Pix eyeballed him as soon as he stepped through the door.
“Who are yeh?” he grumbled, pushing past Hailey and winding up to “welcome” Tage, but Hailey stepped between them.
“Uncle Pix!” she yelled with her hands up. “This is Tage Adams. I go to school with him. He’s here to pick me up for a dinner…uh…date.”
She turned to Tage, who held the rose out to her, looking absolutely terrified. Hailey smiled as she accepted it, saying, “Tage, this is my uncle, Pix.”
The two shook hands, Pix grudgingly and Tage hesitantly, while Frog looked on with his arms crossed.
“Well,” said Hailey, quickly ushering Tage out the door. “Tage will bring me straight home after dinner,” she said, already guessing her uncle’s orders.
Pix grunted as the door closed behind them.
“I’m sorry about that,” she said as Tage led her to his mother’s car. He didn’t open her door.

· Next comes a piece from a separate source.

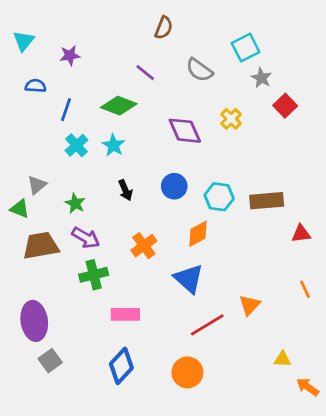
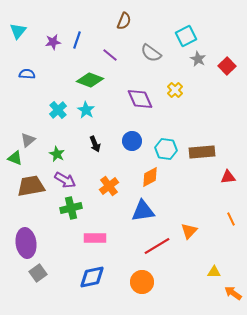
blue semicircle: (36, 86) -> (27, 74), moved
red square: (285, 106) -> (227, 66), moved
blue line: (66, 110) -> (77, 40), moved
blue triangle: (189, 279) -> (143, 211), turned -50
blue diamond: (121, 366) -> (92, 277), turned 36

“It’s alright,” he said, settling behind the wheel before he unlocked the passenger door. “Did I look scared? Cause I was. Your uncle’s sort of a pugilist legend.”
“He’s harmless,” Hailey laughed as she scooted inside, relieved to find a hard plastic console separating them…and surprised Tage knew the word “pugilist.” “So, where we going?”
“Station Square. I booked us a dinner on board one of the clippers.”
“A river cruise?”
The night suddenly got longer as Tage drove at a snail’s pace to the north.
“You’re not afraid of the water, are you?”
“No.”It’s not the water that scares me, she thought as she looked out the window, wondering what she should say next.
“I didn’t know if you’d let me take you out again, so I wanted to do something special,” he said quietly. He sounded nervous, though she didn’t understand why. Every teenage girl in the area wanted to date him.
Every girl except Hailey. She didn’t want to be at the center of anyone’s attention—not without her dance shoes, not without Holly. She certainly didn’t want to be associated with the most talked-about boy at school. She could already hear the next day’s gossip.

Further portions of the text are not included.